Biometric recognition becomes increasingly challenging as we move away from the visible spectrum to infrared imagery, where domain discrepancies significantly impact identification performance. We show that body embeddings outperform face embeddings for cross-spectral person identification in the medium-wave infrared (MWIR) and long-wave infrared (LWIR) domains. Due to the lack of multi-domain datasets, previous research on cross-spectral body identification - also known as Visible-Infrared Person Re-Identification (VI-ReID) - has primarily focused on individual infrared bands, such as near-infrared (NIR) or LWIR, separately.
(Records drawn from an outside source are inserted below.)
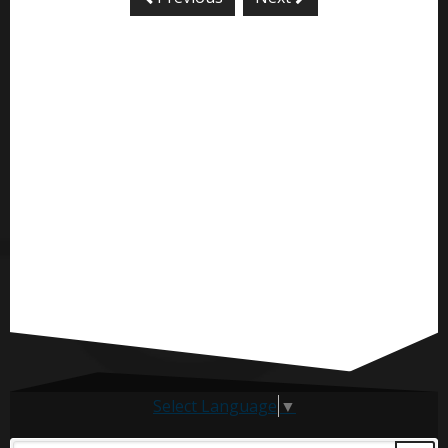
Select Language
▼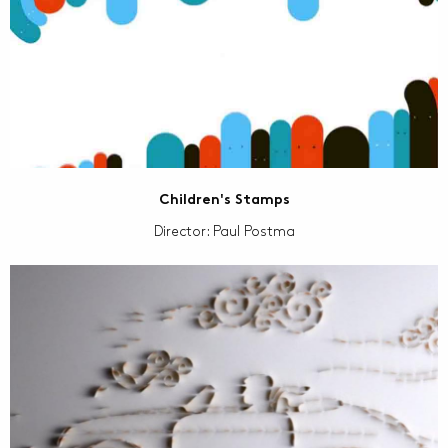
Children's Stamps
Director: Paul Postma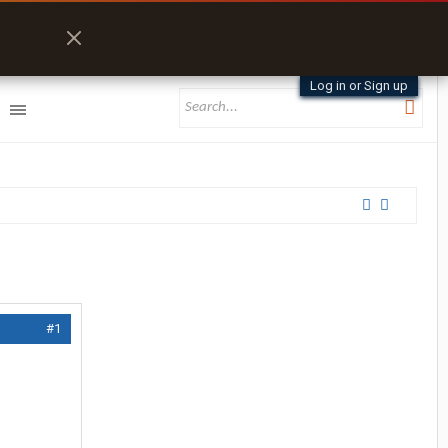
Log in or Sign up
#1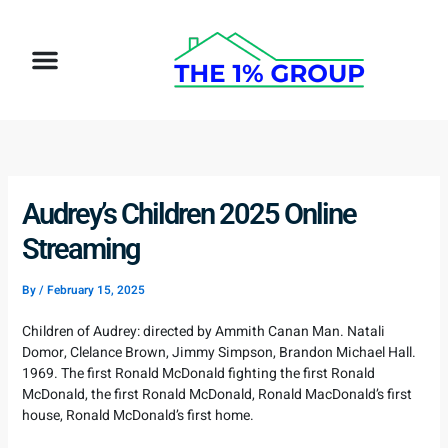
Skip
to
Menu
content
Audrey’s Children 2025 Online
Streaming
By
/
February 15, 2025
Children of Audrey: directed by Ammith Canan Man. Natali
Domor, Clelance Brown, Jimmy Simpson, Brandon Michael Hall.
1969. The first Ronald McDonald fighting the first Ronald
McDonald, the first Ronald McDonald, Ronald MacDonald’s first
house, Ronald McDonald’s first home.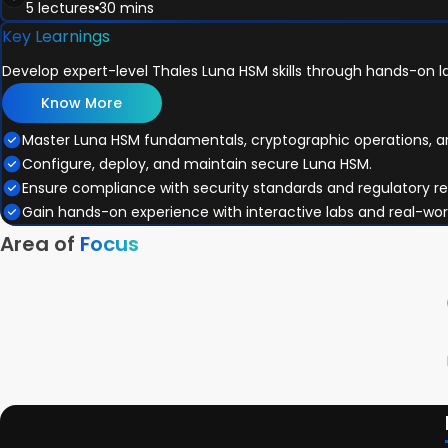
5 lectures
30 mins
Clustering
Appliance Status Codes
Luna SDK and APIs
Key Learnings
Module Review
Tamper Events
Functionality Module
Introduction to Post-Quantum Cryptography (PQC)
Lab Exercise 5
Upgrades
Develop expert-level Thales Luna HSM skills through hands-on la
SKS & PKA
Categories of PQC Algorithms
Module Review
REST APIs & CCC
PQC Code Signing Algorithms
Know More
Lab Exercise 6
Module Review
The Role of HSMs in PQC Transition
Master Luna HSM fundamentals, cryptographic operations, 
Lab Exercise 7
Lab Exercise 8
Configure, deploy, and maintain secure Luna HSM.
Ensure compliance with security standards and regulatory r
Gain hands-on experience with interactive labs and real-wor
Area of
Focus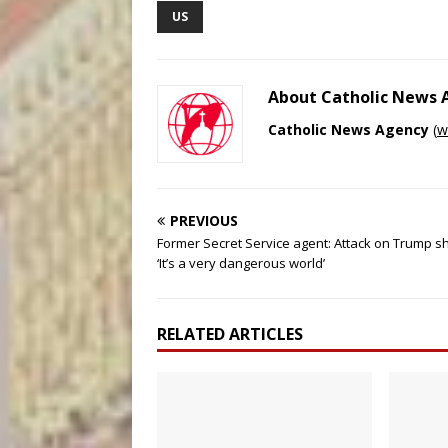
US
About Catholic News
Catholic News Agency
(
w
PREVIOUS
Former Secret Service agent: Attack on Trump 
‘It’s a very dangerous world’
RELATED ARTICLES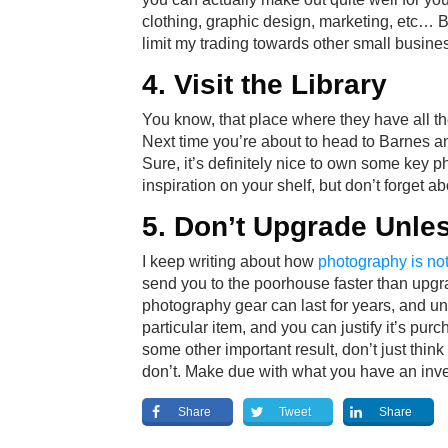
clothing, graphic design, marketing, etc… Be
limit my trading towards other small busin
4. Visit the Library
You know, that place where they have all t
Next time you’re about to head to Barnes an
Sure, it’s definitely nice to own some key 
inspiration on your shelf, but don’t forget abo
5. Don’t Upgrade Unle
I keep writing about how
photography is not
send you to the poorhouse faster than upg
photography gear can last for years, and un
particular item, and you can justify it’s pur
some other important result, don’t just think
don’t. Make due with what you have an inve
Share
Tweet
Share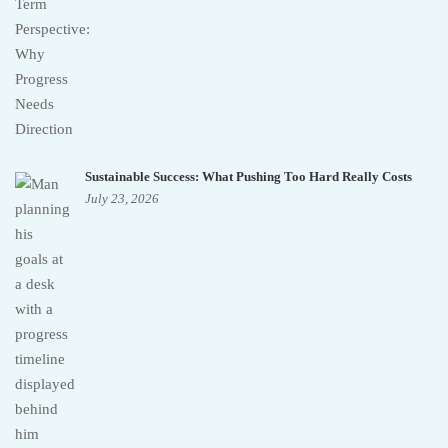
Sustainable Success: What Pushing Too Hard Really Costs
July 23, 2026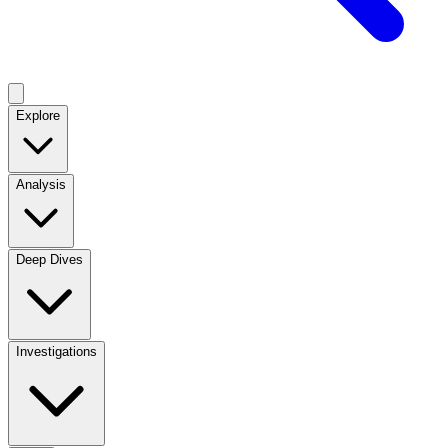
Explore
Analysis
Deep Dives
Investigations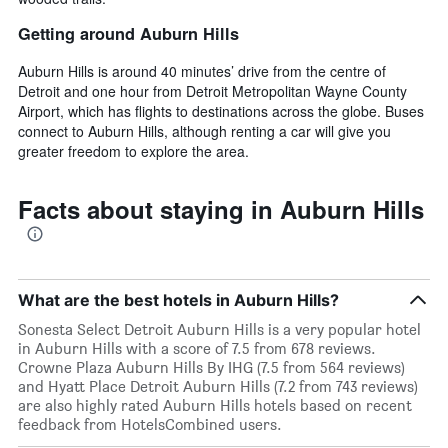
Getting around Auburn Hills
Auburn Hills is around 40 minutes’ drive from the centre of
Detroit and one hour from Detroit Metropolitan Wayne County
Airport, which has flights to destinations across the globe. Buses
connect to Auburn Hills, although renting a car will give you
greater freedom to explore the area.
Facts about staying in Auburn Hills
What are the best hotels in Auburn Hills?
Sonesta Select Detroit Auburn Hills is a very popular hotel
in Auburn Hills with a score of 7.5 from 678 reviews.
Crowne Plaza Auburn Hills By IHG (7.5 from 564 reviews)
and Hyatt Place Detroit Auburn Hills (7.2 from 743 reviews)
are also highly rated Auburn Hills hotels based on recent
feedback from HotelsCombined users.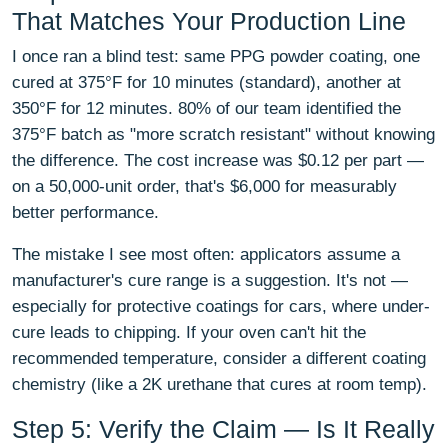
That Matches Your Production Line
I once ran a blind test: same PPG powder coating, one
cured at 375°F for 10 minutes (standard), another at
350°F for 12 minutes. 80% of our team identified the
375°F batch as "more scratch resistant" without knowing
the difference. The cost increase was $0.12 per part —
on a 50,000-unit order, that's $6,000 for measurably
better performance.
The mistake I see most often: applicators assume a
manufacturer's cure range is a suggestion. It's not —
especially for protective coatings for cars, where under-
cure leads to chipping. If your oven can't hit the
recommended temperature, consider a different coating
chemistry (like a 2K urethane that cures at room temp).
Step 5: Verify the Claim — Is It Really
We address the multi-domain body recognition problem using the IJB-MDF dataset, which enables matching of SWIR, MWIR, and LWIR images against RGB (VIS) images. We leverage a vision transformer architecture to establish benchmark results on the IJB-MDF dataset and, through extensive experiments, provide valuable insights into the interrelation of infrared domains, the adaptability of VIS-pretrained models, the role of local semantic features in body-embeddings, and effective training strategies for small datasets. Additionally, we show that finetuning a body model, pretrained exclusively on VIS data, with a simple combination of cross-entropy and triplet losses achieves state-of-the-art results on the LLCM dataset.